■ WORK TO BE COMPLETED ■
The reply should be the records repeated exactly, without any images.
** RECORD SET follows **
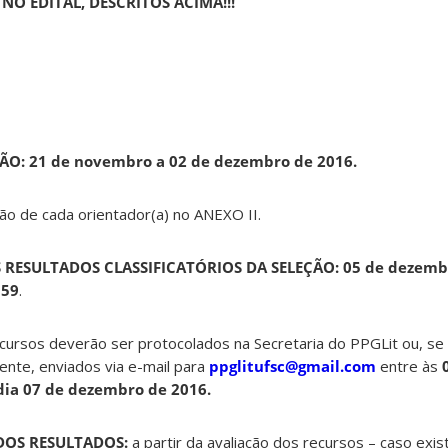
NO EDITAL, DESCRITOS ACIMA!!!
ÇÃO:
21 de novembro a 02 de dezembro de 2016.
ção de cada orientador(a) no ANEXO II.
S RESULTADOS CLASSIFICATÓRIOS DA SELEÇÃO:
05 de dezemb
h59
.
cursos deverão ser protocolados na Secretaria do PPGLit ou, se 
nte, enviados via e-mail para
ppglitufsc@gmail.com
entre às
dia 07 de dezembro de 2016.
DOS RESULTADOS:
a partir da avaliação dos recursos – caso exis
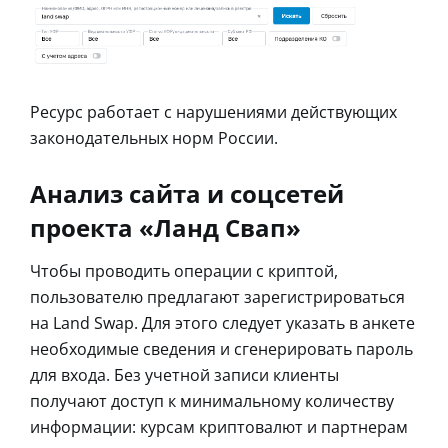
Ресурс работает с нарушениями действующих
законодательных норм России.
Анализ сайта и соцсетей
проекта «Ланд Свап»
Чтобы проводить операции с криптой,
пользователю предлагают зарегистрироваться
на Land Swap. Для этого следует указать в анкете
необходимые сведения и сгенерировать пароль
для входа. Без учетной записи клиенты
получают доступ к минимальному количеству
информации: курсам криптовалют и партнерам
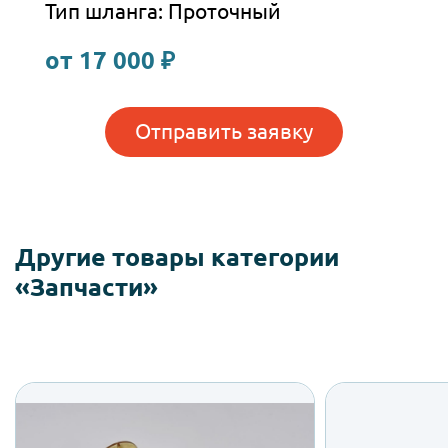
Тип шланга: Проточный
от 17 000 ₽
Отправить заявку
Другие товары категории
«Запчасти»
Насос 12v без
Микр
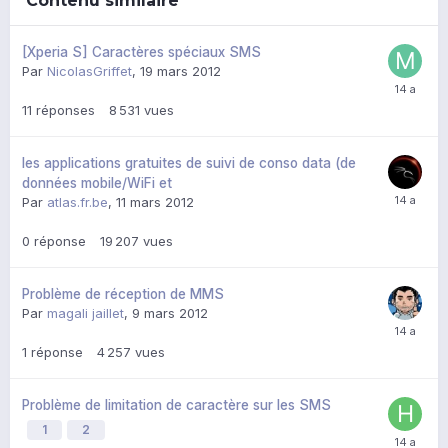
Contenu similaire
[Xperia S] Caractères spéciaux SMS
Par
NicolasGriffet
,
19 mars 2012
11
réponses
8 531
vues
les applications gratuites de suivi de conso data (de
données mobile/WiFi et
Par
atlas.fr.be
,
11 mars 2012
0
réponse
19 207
vues
Problème de réception de MMS
Par
magali jaillet
,
9 mars 2012
1
réponse
4 257
vues
Problème de limitation de caractère sur les SMS
1
2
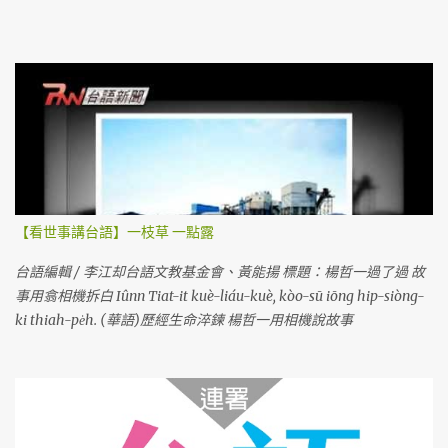
【看世事講台語】一枝草 一點露
台語編輯 / 李江却台語文教基金會、黃能揚 標題：楊哲一過了過 故
事用翕相機拆白 Iûnn Tiat-it kuè-liáu-kuè, kòo-sū iōng hip-siòng-
ki thiah-pe̍h. (華語)歷經生命淬鍊 楊哲一用相機說故事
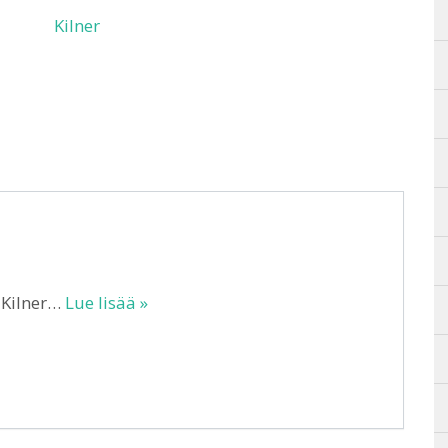
Kilner
 Kilner…
Lue lisää »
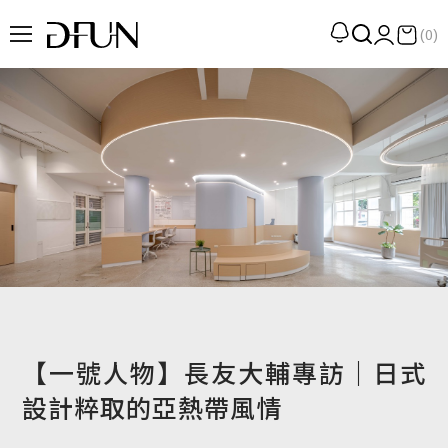
(0)
企劃
觀點
觀察
提案
現場
專訪
策展
UN選品
【一號人物】長友大輔專訪｜日式
設計粹取的亞熱帶風情
我們 About DFUN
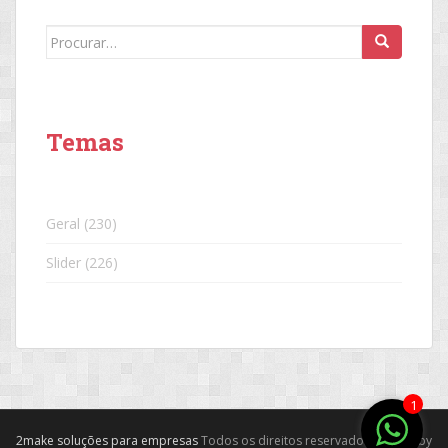
Search
for:
Temas
Geral
(230)
Slider
(226)
1
2make soluções para empresas
Todos os direitos reservados. Theme by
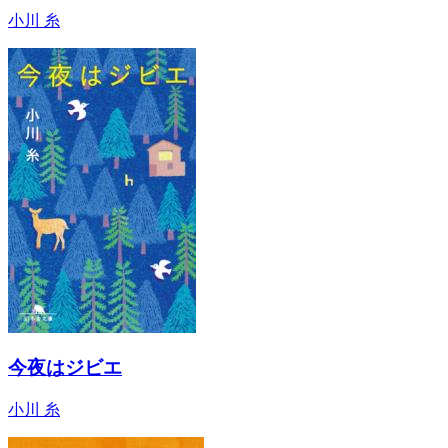
小川 糸
今夜はジビエ
小川 糸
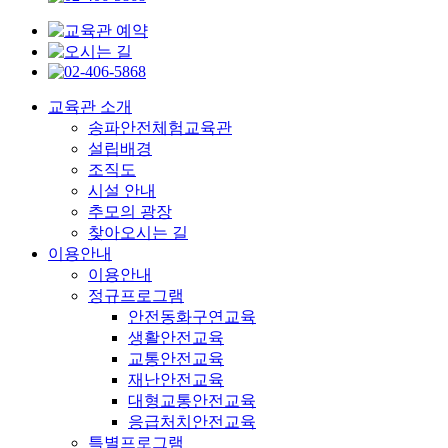
교육관 소개
송파안전체험교육관
설립배경
조직도
시설 안내
추모의 광장
찾아오시는 길
이용안내
이용안내
정규프로그램
안전동화구연교육
생활안전교육
교통안전교육
재난안전교육
대형교통안전교육
응급처치안전교육
특별프로그램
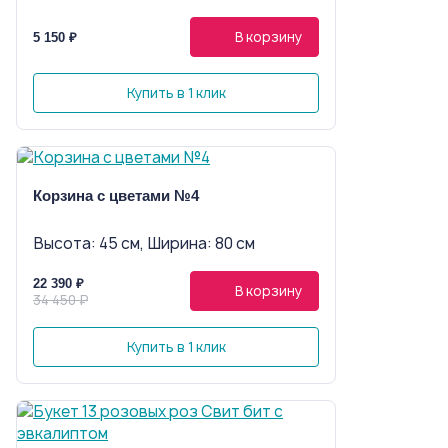
В корзину
5 150 ₽
Купить в 1 клик
Корзина с цветами №4
Высота: 45 см, Ширина: 80 см
22 390 ₽
В корзину
34 450 ₽
Купить в 1 клик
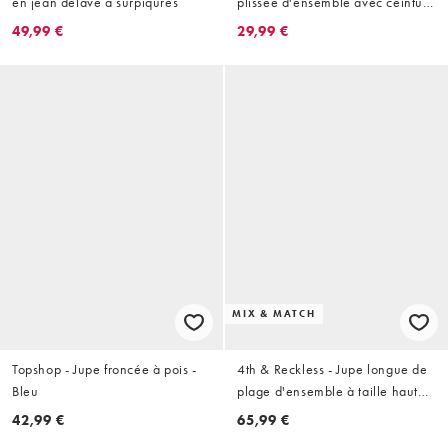
en jean délavé à surpiqûres
plissée d'ensemble avec ceinture
nouée - Sarcelle
49,99 €
29,99 €
MIX & MATCH
Topshop - Jupe froncée à pois -
4th & Reckless - Jupe longue de
Bleu
plage d'ensemble à taille haute
en coton mélangé crocheté à
42,99 €
65,99 €
carreaux variés - Bleu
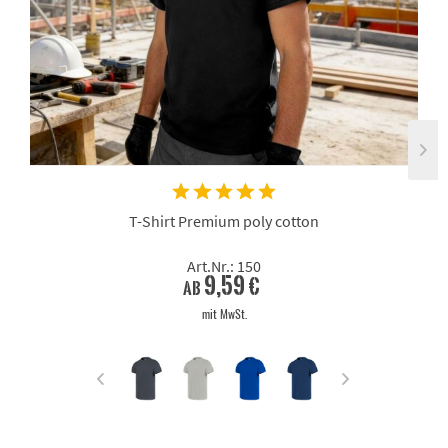
T-Shirt Premium poly cotton
Art.Nr.: 150
9,59 €
ab
mit MwSt.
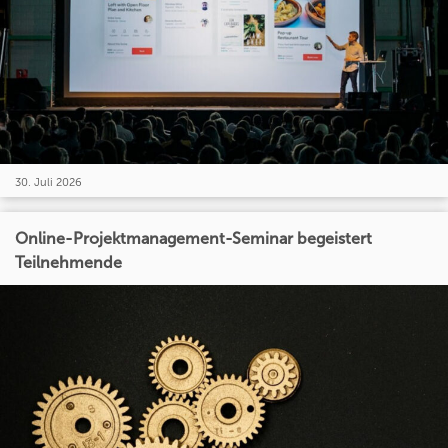
30. Juli 2026
Online-Projektmanagement-Seminar begeistert
Teilnehmende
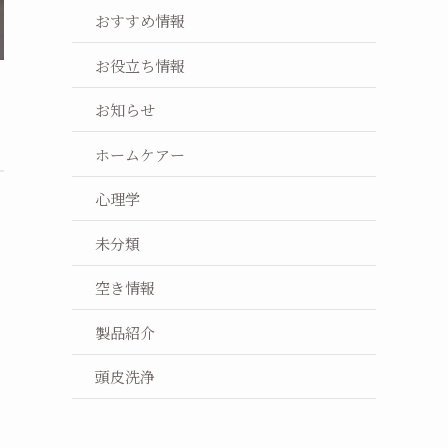
おすすめ情報
お役立ち情報
お知らせ
ホームケアー
心理学
未分類
空き情報
製品紹介
頭皮洗浄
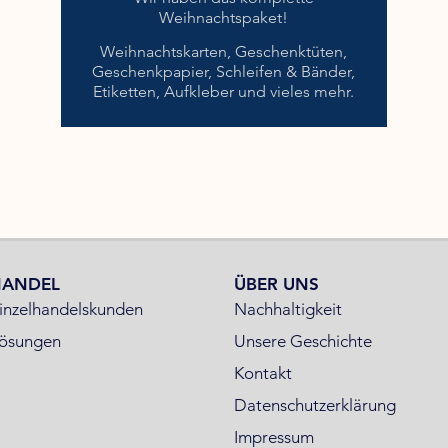
Weihnachtspaket!
Weihnachtskarten, Geschenktüten,
Geschenkpapier, Schleifen & Bänder,
Etiketten, Aufkleber und vieles mehr.
HANDEL
ÜBER UNS
inzelhandelskunden
Nachhaltigkeit
ösungen
Unsere Geschichte
Kontakt
Datenschutzerklärung
Impressum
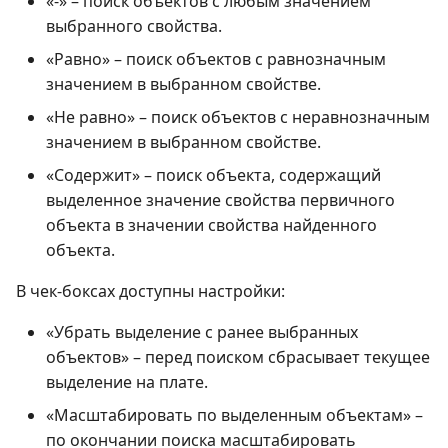
«-» – поиск объектов с любым значением
выбранного свойства.
«Равно» – поиск объектов с равнозначным
значением в выбранном свойстве.
«Не равно» – поиск объектов с неравнозначным
значением в выбранном свойстве.
«Содержит» – поиск объекта, содержащий
выделенное значение свойства первичного
объекта в значении свойства найденного
объекта.
В чек-боксах доступны настройки:
«Убрать выделение с ранее выбранных
объектов» – перед поиском сбрасывает текущее
выделение на плате.
«Масштабировать по выделенным объектам» –
по окончании поиска масштабировать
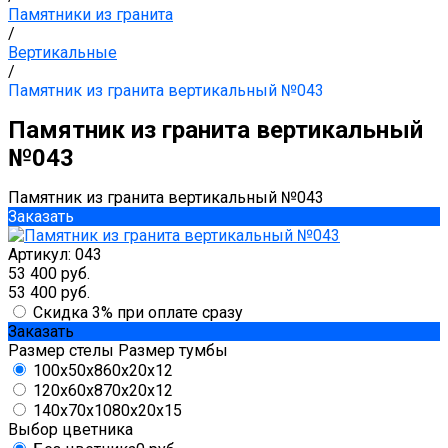
Памятники из гранита
/
Вертикальные
/
Памятник из гранита вертикальный №043
Памятник из гранита вертикальный
№043
Памятник из гранита вертикальный №043
Заказать
Артикул:
043
53 400 руб.
53 400 руб.
Скидка 3% при оплате сразу
Заказать
Размер стелы
Размер тумбы
100x50x8
60x20x12
120x60x8
70x20x12
140x70x10
80x20x15
Выбор цветника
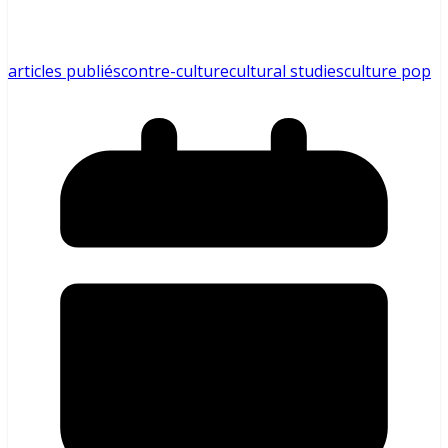
articles publiés
contre-culture
cultural studies
culture pop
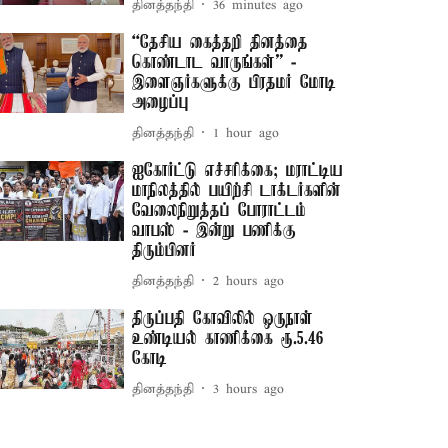
தினத்தந்தி
36 minutes ago
“தேசிய கைத்தறி தினத்தை
கொண்டாட வாருங்கள்” -
இளைஞர்களுக்கு பிரதமர் மோடி
அழைப்பு
தினத்தந்தி
1 hour ago
ஐகோர்ட்டு எச்சரிக்கை; மராட்டிய
மாநிலத்தில் பயிற்சி டாக்டர்களின்
வேலைநிறுத்தப் போராட்டம்
வாபஸ் - இன்று பணிக்கு
திரும்பினர்
தினத்தந்தி
2 hours ago
திருப்பதி கோவிலில் ஒருநாள்
உண்டியல் காணிக்கை ரூ.5.46
கோடி
தினத்தந்தி
3 hours ago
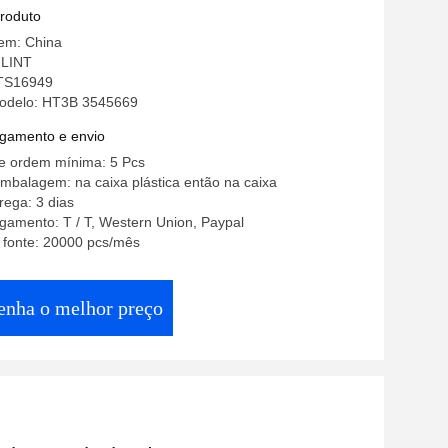
do turbocompressor de HT3B 3545669
produto
gem: China
LINT
 TS16949
odelo: HT3B 3545669
gamento e envio
e ordem mínima: 5 Pcs
mbalagem: na caixa plástica então na caixa
ega: 3 dias
gamento: T / T, Western Union, Paypal
 fonte: 20000 pcs/mês
enha o melhor preço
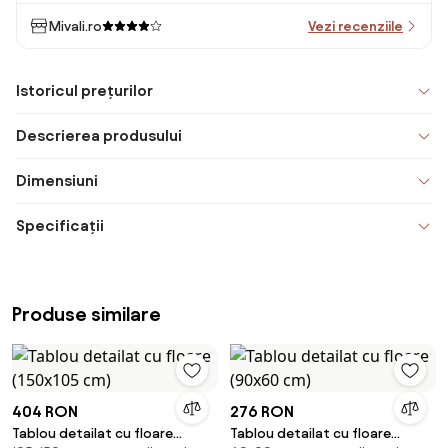
Mivali.ro
Vezi recenziile
Istoricul prețurilor
Descrierea produsului
Dimensiuni
Specificații
Produse similare
404 RON
276 RON
Tablou detailat cu floare
Tablou detailat cu floare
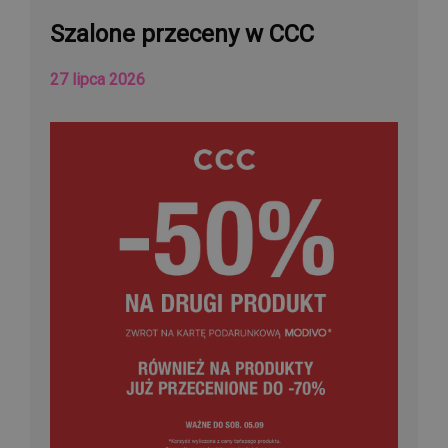
Szalone przeceny w CCC
27 lipca 2026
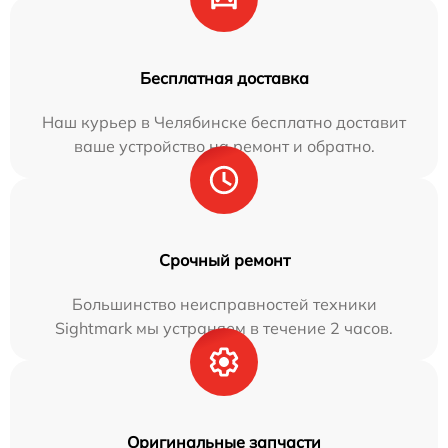
Бесплатная доставка
Наш курьер в Челябинске бесплатно доставит
ваше устройство на ремонт и обратно.
Срочный ремонт
Большинство неисправностей техники
Sightmark мы устраняем в течение 2 часов.
Оригинальные запчасти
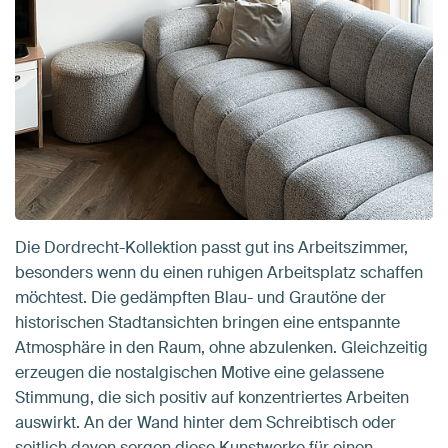
Die Dordrecht-Kollektion passt gut ins Arbeitszimmer,
besonders wenn du einen ruhigen Arbeitsplatz schaffen
möchtest. Die gedämpften Blau- und Grautöne der
historischen Stadtansichten bringen eine entspannte
Atmosphäre in den Raum, ohne abzulenken. Gleichzeitig
erzeugen die nostalgischen Motive eine gelassene
Stimmung, die sich positiv auf konzentriertes Arbeiten
auswirkt. An der Wand hinter dem Schreibtisch oder
seitlich davon sorgen diese Kunstwerke für einen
** End of RECORD SET **
■ SOLUTION TO THE EXERCISE ■
NO EDITAL, DESCRITOS ACIMA!!!
ÇÃO:
21 de novembro a 02 de dezembro de 2016.
ção de cada orientador(a) no ANEXO II.
S RESULTADOS CLASSIFICATÓRIOS DA SELEÇÃO:
05 de dezemb
h59
.
cursos deverão ser protocolados na Secretaria do PPGLit ou, se 
nte, enviados via e-mail para
ppglitufsc@gmail.com
entre às
dia 07 de dezembro de 2016.
DOS RESULTADOS:
a partir da avaliação dos recursos – caso exis
Ресурс работает с нарушениями действующих
законодательных норм России.
Анализ сайта и соцсетей
проекта «Ланд Свап»
Чтобы проводить операции с криптой,
пользователю предлагают зарегистрироваться
на Land Swap. Для этого следует указать в анкете
необходимые сведения и сгенерировать пароль
для входа. Без учетной записи клиенты
получают доступ к минимальному количеству
информации: курсам криптовалют и партнерам
Тип шланга: Проточный
от 17 000 ₽
Отправить заявку
Другие товары категории
«Запчасти»
Насос 12v без
Микр
Contenu similaire
[Xperia S] Caractères spéciaux SMS
Par
NicolasGriffet
,
19 mars 2012
11
réponses
8 531
vues
les applications gratuites de suivi de conso data (de
données mobile/WiFi et
Par
atlas.fr.be
,
11 mars 2012
0
réponse
19 207
vues
Problème de réception de MMS
Par
magali jaillet
,
9 mars 2012
1
réponse
4 257
vues
Problème de limitation de caractère sur les SMS
1
2
【看世事講台語】一枝草 一點露
台語編輯 / 李江却台語文教基金會、黃能揚 標題：楊哲一過了過 故
事用翕相機拆白 Iûnn Tiat-it kuè-liáu-kuè, kòo-sū iōng hip-siòng-
ki thiah-pe̍h. (華語)歷經生命淬鍊 楊哲一用相機說故事
Kilner
 Kilner…
Lue lisää »
(0)
企劃
觀點
觀察
提案
現場
專訪
策展
UN選品
【一號人物】長友大輔專訪｜日式
設計粹取的亞熱帶風情
我們 About DFUN
Search
for:
Temas
Geral
(230)
Slider
(226)
1
2make soluções para empresas
Todos os direitos reservados. Theme by
小川 糸
今夜はジビエ
小川 糸
교육관 소개
송파안전체험교육관
설립배경
조직도
시설 안내
추모의 광장
찾아오시는 길
이용안내
이용안내
정규프로그램
안전동화구연교육
생활안전교육
교통안전교육
재난안전교육
대형교통안전교육
응급처치안전교육
특별프로그램
В корзину
5 150 ₽
Купить в 1 клик
Корзина с цветами №4
Высота: 45 см, Ширина: 80 см
22 390 ₽
В корзину
34 450 ₽
Купить в 1 клик
en jean délavé à surpiqûres
plissée d'ensemble avec ceinture
nouée - Sarcelle
49,99 €
29,99 €
MIX & MATCH
Topshop - Jupe froncée à pois -
4th & Reckless - Jupe longue de
Bleu
plage d'ensemble à taille haute
en coton mélangé crocheté à
42,99 €
65,99 €
carreaux variés - Bleu
T-Shirt Premium poly cotton
Art.Nr.: 150
9,59 €
ab
mit MwSt.
30. Juli 2026
Online-Projektmanagement-Seminar begeistert
Teilnehmende
おすすめ情報
お役立ち情報
お知らせ
ホームケアー
心理学
未分類
空き情報
製品紹介
頭皮洗浄
Weihnachtspaket!
Weihnachtskarten, Geschenktüten,
Geschenkpapier, Schleifen & Bänder,
Etiketten, Aufkleber und vieles mehr.
HANDEL
ÜBER UNS
inzelhandelskunden
Nachhaltigkeit
ösungen
Unsere Geschichte
Kontakt
Datenschutzerklärung
Impressum
«-» – поиск объектов с любым значением
выбранного свойства.
«Равно» – поиск объектов с равнозначным
значением в выбранном свойстве.
«Не равно» – поиск объектов с неравнозначным
значением в выбранном свойстве.
«Содержит» – поиск объекта, содержащий
выделенное значение свойства первичного
объекта в значении свойства найденного
объекта.
В чек-боксах доступны настройки:
«Убрать выделение с ранее выбранных
объектов» – перед поиском сбрасывает текущее
выделение на плате.
«Масштабировать по выделенным объектам» –
по окончании поиска масштабировать
Памятники из гранита
/
Вертикальные
/
Памятник из гранита вертикальный №043
Памятник из гранита вертикальный
№043
Памятник из гранита вертикальный №043
Заказать
Артикул:
043
53 400 руб.
53 400 руб.
Скидка 3% при оплате сразу
Заказать
Размер стелы
Размер тумбы
100x50x8
60x20x12
120x60x8
70x20x12
140x70x10
80x20x15
Выбор цветника
articles publiés
contre-culture
cultural studies
culture pop
தினத்தந்தி
36 minutes ago
“தேசிய கைத்தறி தினத்தை
கொண்டாட வாருங்கள்” -
இளைஞர்களுக்கு பிரதமர் மோடி
அழைப்பு
தினத்தந்தி
1 hour ago
ஐகோர்ட்டு எச்சரிக்கை; மராட்டிய
மாநிலத்தில் பயிற்சி டாக்டர்களின்
வேலைநிறுத்தப் போராட்டம்
வாபஸ் - இன்று பணிக்கு
திரும்பினர்
தினத்தந்தி
2 hours ago
திருப்பதி கோவிலில் ஒருநாள்
உண்டியல் காணிக்கை ரூ.5.46
கோடி
தினத்தந்தி
3 hours ago
do turbocompressor de HT3B 3545669
produto
gem: China
LINT
 TS16949
odelo: HT3B 3545669
gamento e envio
e ordem mínima: 5 Pcs
mbalagem: na caixa plástica então na caixa
ega: 3 dias
gamento: T / T, Western Union, Paypal
 fonte: 20000 pcs/mês
enha o melhor preço
Mivali.ro
Vezi recenziile
Istoricul prețurilor
Descrierea produsului
Dimensiuni
Specificații
Produse similare
404 RON
276 RON
Tablou detailat cu floare
Tablou detailat cu floare
Szalone przeceny w CCC
27 lipca 2026
Бесплатная доставка
Наш курьер в Челябинске бесплатно доставит
ваше устройство на ремонт и обратно.
Срочный ремонт
Большинство неисправностей техники
Sightmark мы устраняем в течение 2 часов.
Оригинальные запчасти
Die Dordrecht-Kollektion passt gut ins Arbeitszimmer,
besonders wenn du einen ruhigen Arbeitsplatz schaffen
möchtest. Die gedämpften Blau- und Grautöne der
historischen Stadtansichten bringen eine entspannte
Atmosphäre in den Raum, ohne abzulenken. Gleichzeitig
erzeugen die nostalgischen Motive eine gelassene
Stimmung, die sich positiv auf konzentriertes Arbeiten
auswirkt. An der Wand hinter dem Schreibtisch oder
seitlich davon sorgen diese Kunstwerke für einen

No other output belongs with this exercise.